(Work to complete): Only the number is needed: count the lines below that hold the string "музыка".

########################################

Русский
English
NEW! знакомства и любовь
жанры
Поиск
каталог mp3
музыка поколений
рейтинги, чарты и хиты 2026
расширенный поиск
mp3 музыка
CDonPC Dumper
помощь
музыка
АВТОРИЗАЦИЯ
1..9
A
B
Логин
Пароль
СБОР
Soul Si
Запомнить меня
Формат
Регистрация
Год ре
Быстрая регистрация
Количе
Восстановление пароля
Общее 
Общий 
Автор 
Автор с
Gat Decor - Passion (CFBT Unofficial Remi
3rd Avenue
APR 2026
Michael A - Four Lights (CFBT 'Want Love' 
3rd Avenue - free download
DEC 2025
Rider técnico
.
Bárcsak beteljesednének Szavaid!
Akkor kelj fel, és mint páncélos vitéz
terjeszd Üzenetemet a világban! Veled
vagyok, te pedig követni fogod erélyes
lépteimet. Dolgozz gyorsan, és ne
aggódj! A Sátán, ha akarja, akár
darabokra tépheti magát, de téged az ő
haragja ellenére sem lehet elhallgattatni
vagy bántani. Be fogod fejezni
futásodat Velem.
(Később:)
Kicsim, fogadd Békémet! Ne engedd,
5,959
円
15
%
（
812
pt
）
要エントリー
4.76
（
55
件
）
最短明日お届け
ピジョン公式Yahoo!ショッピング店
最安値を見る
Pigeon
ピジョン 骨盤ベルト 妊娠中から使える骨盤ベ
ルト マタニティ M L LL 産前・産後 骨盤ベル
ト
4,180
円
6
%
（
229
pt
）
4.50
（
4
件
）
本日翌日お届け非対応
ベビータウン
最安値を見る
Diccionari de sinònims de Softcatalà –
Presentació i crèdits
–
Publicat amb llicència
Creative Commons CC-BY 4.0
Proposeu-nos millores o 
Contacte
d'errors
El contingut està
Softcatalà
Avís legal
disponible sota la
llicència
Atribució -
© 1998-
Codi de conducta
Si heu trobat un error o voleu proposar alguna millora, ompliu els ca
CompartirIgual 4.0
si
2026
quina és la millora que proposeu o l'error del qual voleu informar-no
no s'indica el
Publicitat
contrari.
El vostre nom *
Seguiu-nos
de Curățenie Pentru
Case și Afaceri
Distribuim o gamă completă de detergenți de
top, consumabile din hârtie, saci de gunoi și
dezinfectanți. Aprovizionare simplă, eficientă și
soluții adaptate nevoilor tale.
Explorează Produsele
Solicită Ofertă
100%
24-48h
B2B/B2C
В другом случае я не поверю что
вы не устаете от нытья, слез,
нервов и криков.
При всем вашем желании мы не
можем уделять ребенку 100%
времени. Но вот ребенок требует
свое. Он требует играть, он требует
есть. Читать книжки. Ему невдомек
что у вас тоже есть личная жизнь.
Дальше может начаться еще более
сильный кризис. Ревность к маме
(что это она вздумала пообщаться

########################################

(Response to this task): 3